Underwriters are granted a 30-day option to purchase up to 660,000 additional shares to cover overallotments. Kythera expects net proceeds of about $62.8 million, or, if the underwriters exercise their overallotment in full, about $72.6 million.
It will use the proceeds to fund its Phase III trials of ATX-101 , an injectable facial treatment to reduce unwanted fat under the chin (submental fat).
Kythera's previous clinical studies showed a reduction in submental fat and an increase in patient satisfaction related to appearance of the chin. The company estimated that about 61 percent of patients currently receiving botulinum toxin or dermal fillers were likely to also try ATX-101. If approved, it could have sales as high as $500 million in the U.S.
The drug was well tolerated with its most notable side effects being injection site reactions.
For registration purposes, Kythera is carrying out four pivotal Phase III trials, two ongoing trials in the U.S. and Canada, and two recently completed trials in Europe.
Kythera is partnered with Bayer for development outside the U.S. and Canada. It received an up-front payment of $43.6 million in 2010, and a $15.8 million milestone payment in May 2012, triggered by Bayer's decision to continue development of the drug. It has also received $17.4 million from Bayer to fund further global development activities, and is eligible for up to $297 million in additional milestone payments.

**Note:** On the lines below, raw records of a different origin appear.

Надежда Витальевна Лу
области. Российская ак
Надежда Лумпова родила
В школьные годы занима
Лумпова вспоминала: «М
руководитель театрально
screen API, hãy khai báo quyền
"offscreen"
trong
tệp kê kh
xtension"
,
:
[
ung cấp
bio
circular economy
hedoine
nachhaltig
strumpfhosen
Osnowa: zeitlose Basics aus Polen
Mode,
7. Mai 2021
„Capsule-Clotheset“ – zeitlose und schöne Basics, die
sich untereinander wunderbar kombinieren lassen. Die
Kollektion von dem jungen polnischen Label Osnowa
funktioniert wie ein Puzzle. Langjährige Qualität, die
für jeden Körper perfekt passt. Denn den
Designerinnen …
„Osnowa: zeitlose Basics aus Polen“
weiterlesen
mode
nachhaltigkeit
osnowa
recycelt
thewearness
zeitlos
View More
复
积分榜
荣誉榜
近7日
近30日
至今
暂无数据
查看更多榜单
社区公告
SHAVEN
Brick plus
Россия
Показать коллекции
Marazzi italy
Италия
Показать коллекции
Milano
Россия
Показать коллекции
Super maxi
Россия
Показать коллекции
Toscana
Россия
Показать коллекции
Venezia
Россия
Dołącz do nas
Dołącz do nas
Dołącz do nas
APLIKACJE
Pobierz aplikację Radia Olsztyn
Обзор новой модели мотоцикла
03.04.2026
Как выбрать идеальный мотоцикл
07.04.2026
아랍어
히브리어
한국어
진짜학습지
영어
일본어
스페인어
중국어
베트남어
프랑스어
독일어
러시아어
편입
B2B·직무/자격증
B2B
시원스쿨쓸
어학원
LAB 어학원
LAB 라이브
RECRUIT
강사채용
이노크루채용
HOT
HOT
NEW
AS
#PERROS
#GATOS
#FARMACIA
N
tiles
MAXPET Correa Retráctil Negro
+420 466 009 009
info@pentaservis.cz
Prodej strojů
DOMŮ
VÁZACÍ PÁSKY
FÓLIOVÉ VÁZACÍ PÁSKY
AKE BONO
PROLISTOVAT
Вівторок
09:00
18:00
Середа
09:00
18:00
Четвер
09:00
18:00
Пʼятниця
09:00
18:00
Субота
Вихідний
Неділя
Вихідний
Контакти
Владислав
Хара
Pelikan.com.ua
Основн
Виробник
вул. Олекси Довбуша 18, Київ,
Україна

J.P. Morgan Securities LLC and Goldman, Sachs and Co. are joint book-running managers for the offering, with Leerink Swann LLC as lead co-manager and Lazard Capital Markets LLC as co-manager.
In other financings news:
• AtheroNova Inc., of Irvine, Calif., closed a sale of 5.85 million stock units, raising net proceeds of $2 million. Each stock unit contained one share of common stock and a warrant to purchase 0.5 shares of common stock. The funds, in combination with a partnership with Maxwell Biotech Group's CardioNova subsidiary, will support the company through the end of Phase II trials of its primary compound in the area of atherosclerotic plaques, as well as development of its patent in lipid modulation.
• Theragenics Corp., of Buford, Ga., entered a second amended and restated $40 million unsecured credit agreement with Wells Fargo Bank, replacing a $30 million credit agreement with Wells Fargo set to expire on Oct. 31. It has refinanced loans of $22 million outstanding under the old credit agreement. The interest rate has been reduced from LIBOR plus 2.25 percent to LIBOR plus 1.75 percent. The credit line matures on Oct. 10, 2015, and provisions of the agreement require the company to maintain a minimum cash and investment balance of $10 million.